Tenants on Universal Credit Struggle to Afford Accommodation


With the ongoing shortage of housing in the UK, rising rents and the current crisis, recipients of government rental assistance are finding it increasingly difficult, if not impossible, to find affordable accommodation.

Most landlords flatly refuse to accept Universal Credit or Housing Benefit recipients and publicise this in their marketing material. The result is a huge demand for basic accommodation from government dependant applications.

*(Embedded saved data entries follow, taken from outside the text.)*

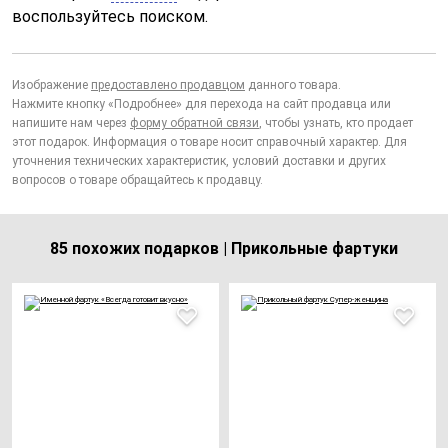
воспользуйтесь поиском.
Изображение
предоставлено продавцом
данного товара.
Нажмите кнопку «Подробнее» для перехода на сайт продавца или
напишите нам через
форму обратной связи
, чтобы узнать, кто продает
этот подарок. Информация о товаре носит справочный характер. Для
уточнения технических характеристик, условий доставки и других
вопросов о товаре обращайтесь к продавцу.
85 похожих подарков | Прикольные фартуки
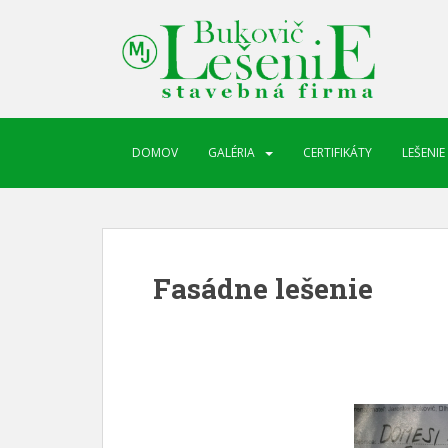
DOMOV
GALÉRIA
CERTIFIKÁTY
LEŠENIE
Fasádne lešenie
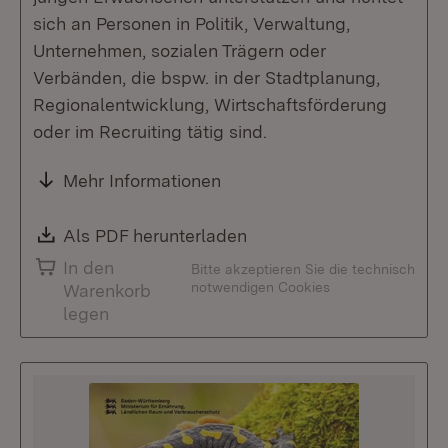
sich an Personen in Politik, Verwaltung,
Unternehmen, sozialen Trägern oder
Verbänden, die bspw. in der Stadtplanung,
Regionalentwicklung, Wirtschaftsförderung
oder im Recruiting tätig sind.
Mehr Informationen
Download:
Als PDF herunterladen
(Öffnet in neuem Fenste
In den
Bitte akzeptieren Sie die technisch
notwendigen Cookies
Warenkorb
legen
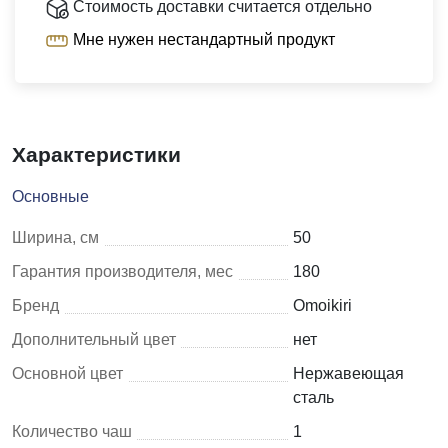
Стоимость доставки считается отдельно
Мне нужен нестандартный продукт
Характеристики
Основные
Ширина, см
50
Гарантия производителя, мес
180
Бренд
Omoikiri
Дополнительный цвет
нет
Основной цвет
Нержавеющая
сталь
Количество чаш
1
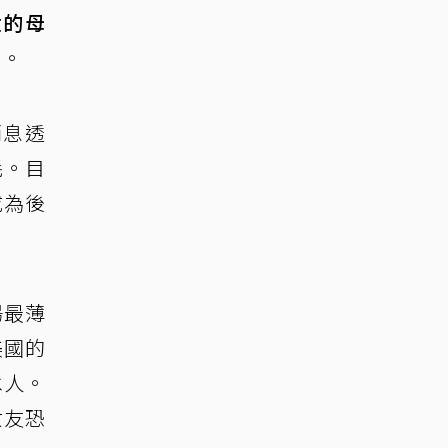
世的母
們
。
消息透
耗。目
成為後
場最薄
美國的
承人。
女友恐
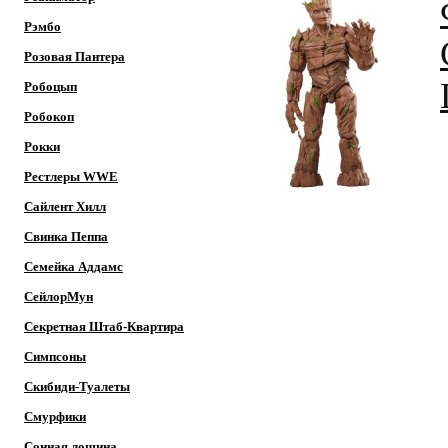
Рэмбо
Розовая Пантера
Робоцып
Робокоп
Рокки
Рестлеры WWE
Сайлент Хилл
Свинка Пеппа
Семейка Аддамс
СейлорМун
Секретная Штаб-Квартира
Симпсоны
Скибиди-Туалеты
Смурфики
Сонная лощина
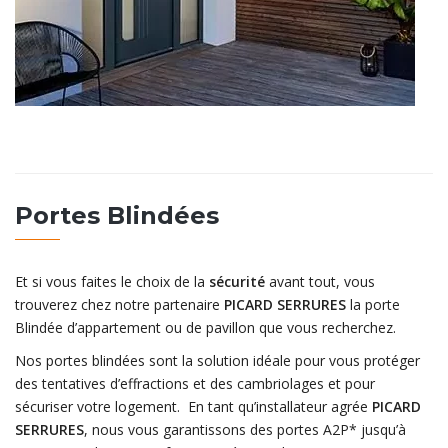
Portes Blindées
Et si vous faites le choix de la
sécurité
avant tout, vous
trouverez chez notre partenaire
PICARD SERRURES
la porte
Blindée d’appartement ou de pavillon que vous recherchez.
Nos portes blindées sont la solution idéale pour vous protéger
des tentatives d’effractions et des cambriolages et pour
sécuriser votre logement. En tant qu’installateur agrée
PICARD
SERRURES
, nous vous garantissons des portes A2P* jusqu’à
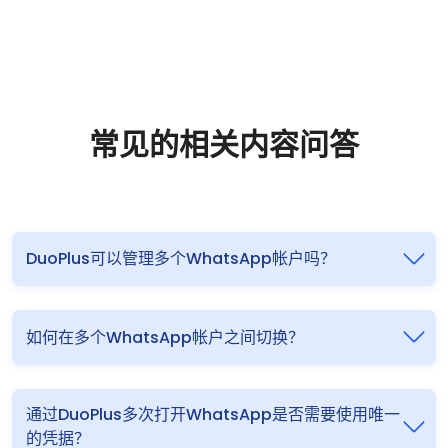
常见的相关内容问答
DuoPlus可以管理多个WhatsApp帐户吗？
如何在多个WhatsApp帐户之间切换？
通过DuoPlus多次打开WhatsApp是否需要使用唯一
的凭据？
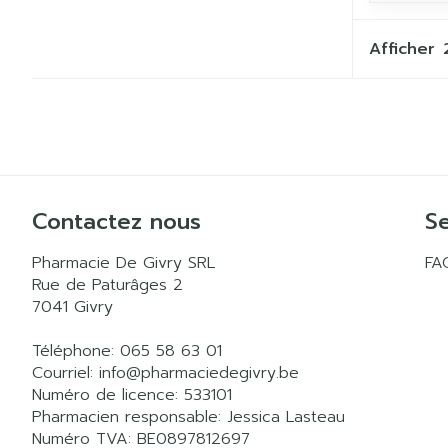
Afficher
Contactez nous
Se
Pharmacie De Givry SRL
FA
Rue de Paturâges 2
7041
Givry
Téléphone:
065 58 63 01
Courriel:
info@
pharmaciedegivry.be
Numéro de licence:
533101
Pharmacien responsable:
Jessica Lasteau
Numéro TVA:
BE0897812697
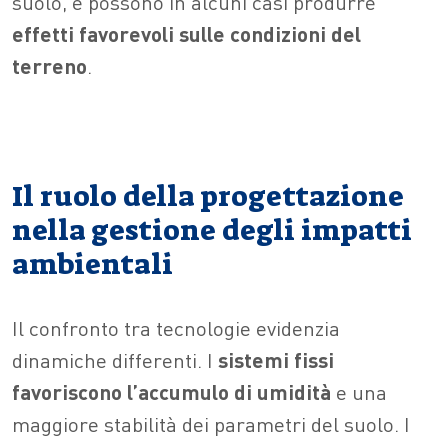
suolo, e possono in alcuni casi produrre
effetti favorevoli sulle condizioni del
terreno
.
Il ruolo della progettazione
nella gestione degli impatti
ambientali
Il confronto tra tecnologie evidenzia
dinamiche differenti. I
sistemi fissi
favoriscono l’accumulo di umidità
e una
maggiore stabilità dei parametri del suolo. I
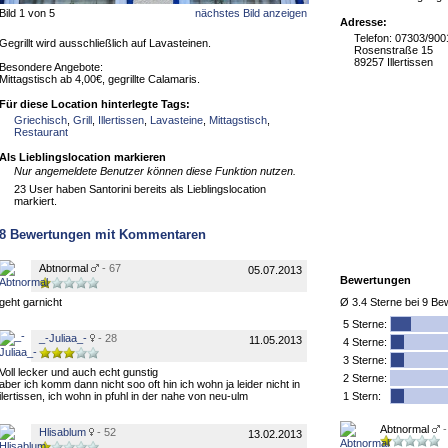
Bild 1 von 5
nächstes Bild anzeigen
Adresse:
Telefon: 07303/900
Gegrillt wird ausschließlich auf Lavasteinen.
Rosenstraße 15
89257 Illertissen
Besondere Angebote:
Mittagstisch ab 4,00€, gegrillte Calamaris.
Für diese Location hinterlegte Tags:
Griechisch
,
Grill
,
Illertissen
,
Lavasteine
,
Mittagstisch
,
Restaurant
Als Lieblingslocation markieren
Nur angemeldete Benutzer können diese Funktion nutzen.
23 User haben Santorini bereits als Lieblingslocation
markiert.
8
Bewertungen mit Kommentaren
Abtnormal
- 67
05.07.2013
Bewertungen
geht garnicht
Ø
3.4
Sterne bei
9
Bew
5
Sterne:
_-Juliaa_-
- 28
11.05.2013
4 Sterne:
3 Sterne:
Voll lecker und auch echt gunstig
2 Sterne:
aber ich komm dann nicht soo oft hin ich wohn ja leider nicht in
ilertissen, ich wohn in pfuhl in der nahe von neu-ulm
1 Stern:
Abtnormal
-
Hlisablum
- 52
13.02.2013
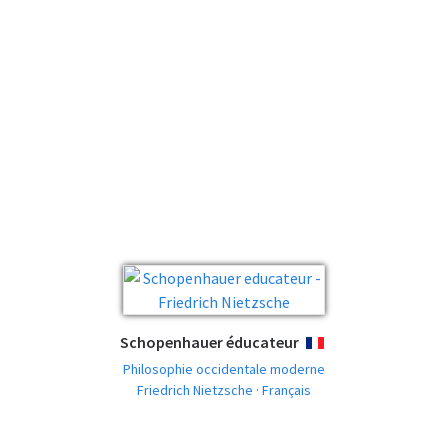
Schopenhauer éducateur
FRANÇAIS
Philosophie occidentale moderne
Friedrich Nietzsche · Français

When the government introduced the Universal Credit scheme, it wanted to empower recipients to handle their own financial affairs. This meant that it paid rental assistance to the recipient and they would pay it to the landlord. They could allow the direct payment to the landlord but could stop it at any time and receive the payment themselves.

Some recipients, whether due to the COVID crisis or not, are now not paying their rent and some are using the money for other needs. With the government’s moratorium on evictions for non-payment of rent unless the tenant is at least six months in arrears, there is little a landlord can do other than wait out the period and then go through the eviction process.

Most landlords have decided not to take the risk and the result is that many honourable Universal Credit/Housing Benefit recipients are being frozen out of the market.

Recipients/tenants may argue, quite correctly in many cases, that their allowance isn’t enough to support themselves and pay their rent. With the funds they have available, buying food and other necessities is more important than honouring a rental agreement.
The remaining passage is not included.